原編號:19~112,調整後:19~49、437~481。
《圖版說明》:“浙江省博物館藏品爲吳振平和酈承銓兩先生捐贈。一九五六年春,浙江省博物館贈我拓片一部分,我就實物校對一過,補拓了一些。”
(一)《掇三》19~22、437~481(誤歸入“方曾壽藏”)共計49片,除《掇三》 461外皆見於《鐵零》[5],當爲浙江省博物館所藏原吳振平舊藏之物。《鐵零•序》曰:“去夏,吾友金祖同君攜會稽吳振平先生所藏甲骨拓墨九十三片來寄存館中,且囑余爲之考釋。”這49片中的大部分又收入《續存》“浙江博物館藏”或“浙江省文物管理委員會藏”。《續存•序》指出:“兩者都是西泠印社吳振平舊藏”。
值得一提的是,《鐵零》出版於一九三九年,郭先生得到拓本是在一九五六年,但《掇三》的拓本大多比《鐵零》更爲完整,可見其拓印時間比《鐵零》早。後者著錄時不少甲骨已經殘斷了,如《掇三》441較《鐵零》89與《鐵零》93綴合後仍多出左側一塊,《掇三》459較《鐵零》78與《鐵零》55綴合後仍多出中間側一塊等[6]。
(二)《掇三》23~49共計26片(《掇三》33爲32之反),當爲浙江省博物館所藏原酈承銓舊藏之物。其中20片又見於《續存》“酈衡叔先生舊藏”(酈承銓字衡叔)。其餘6片亦收入《合集》,《來源表》“原骨拓藏”欄皆作“浙博”,正與《圖版説明》的記載相吻合。
原編號:431~581,調整後:50~112、701~704。
《圖版說明》:“方增壽先生,我於一九五三年在揚州相識。他藏有甲骨一批,我參觀後,他贈我拓本若干,均係‘曾三手拓’。”
《掇三》50~112(誤歸入“浙江省博物館藏”)、701~704(誤歸入“智龕自藏”)共計67片,其中63片又見於《續存》“方曾壽先生藏”(其餘4片此前未著錄),當爲方曾壽舊藏之物。
《續存·序》曰:“一九五四年……去楊州參觀文管會展覽……得參觀方曾壽先生所藏甲骨。原物三百片,爲其先人方地山氏舊藏。”對照《圖版說明》可知《掇三》與《續存》二書中的“方曾(增)壽藏”屬於同一批材料。《掇三》的“方增壽”係“方曾壽”之誤。《圖版説明》記有拓本“均係‘曾三手拓’”,“曾三手拓”印見於《續存》第390頁(見下圖)。范毓周《甲骨文》記有“ (羅振玉舊藏甲骨)方地山也買到300片左右,後歸其子方曾壽”[7],跟《續存•序》的記載相合,亦是其證。故本文除引《掇三》原文外皆作“方曾壽”。
《掇三》431~581誤歸入“方曾壽藏”,實則應當分屬四處,除上文已指出的屬“浙江省博物館藏”的《掇三》437~481外,還應分別歸入“金祖同藏”、“上海市文物倉庫藏”及“智龕自藏”,後詳。
原編號:699、700,調整後:482~517、519~535、537~544、546~582。
《圖版説明》:“金祖同藏甲骨兩版。一九五四年供我氈拓,收入本編。据云此兩骨後歸復旦大學收藏。”

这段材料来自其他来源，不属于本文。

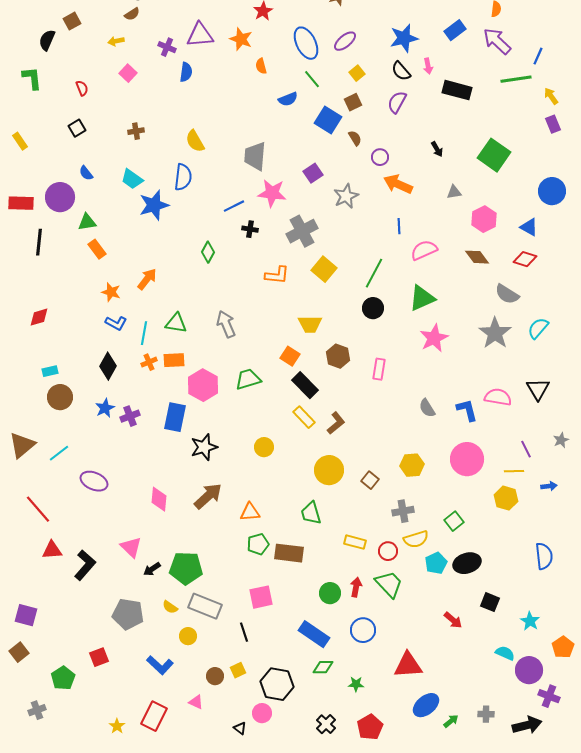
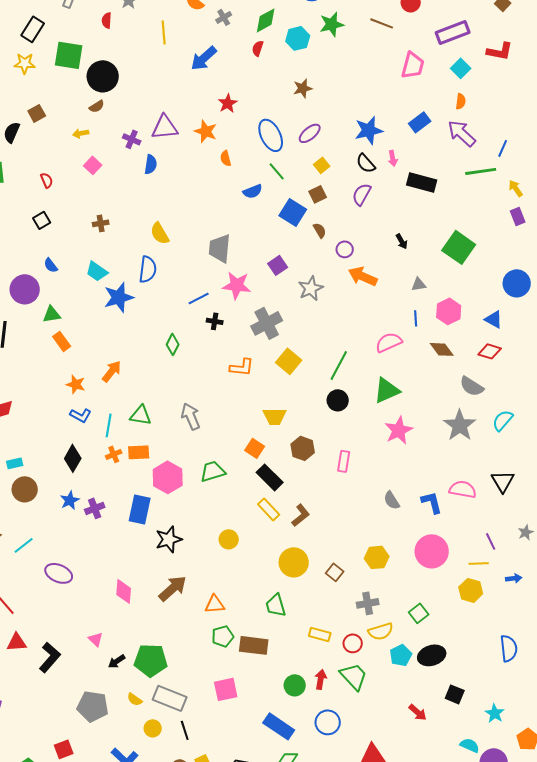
blue line: (399, 226) -> (416, 318), moved
pink triangle: (131, 547) -> (96, 639), size x0.7
black line: (244, 632) -> (185, 730), moved

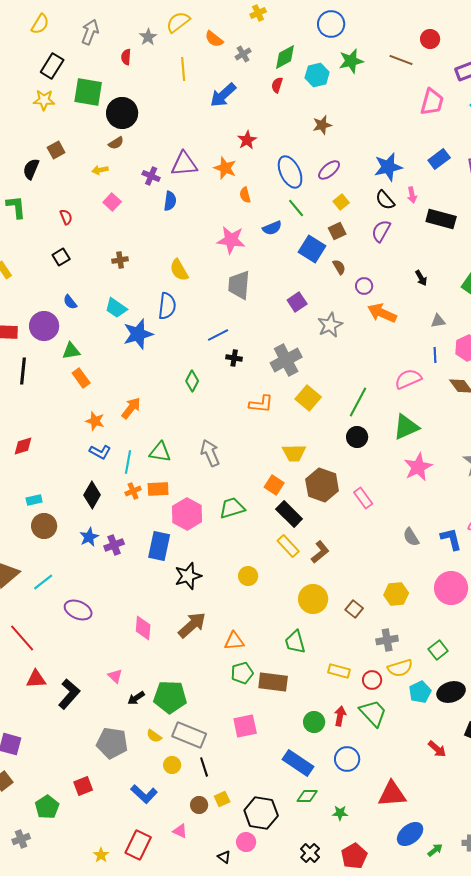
pink star: (237, 285) -> (231, 240), moved
brown hexagon: (303, 448) -> (322, 485), size x1.4
pink rectangle: (344, 461) -> (363, 498), turned -45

(一)《掇三》699、700不見於復旦大學博物館館藏,我們也沒有發現其與金祖同或復旦大學的聯繫。此二骨亦收入《合集》,《來源表》“原骨拓藏”欄皆作“上博”。《掇三》700又見於《續補》1.34.2,亦在“上海博物館藏甲骨”中。《掇三》所錄甲骨,收入《合集》,《來源表》“原骨拓藏”欄作“上博”者,既有歸入“上海市博物館藏”的《掇三》113,又有歸入“智龕自藏”的《掇三》736、756、791、814、839、842、845、846、852、854、857、861、865,所以無法確定《掇三》699、700到底應當歸在何處。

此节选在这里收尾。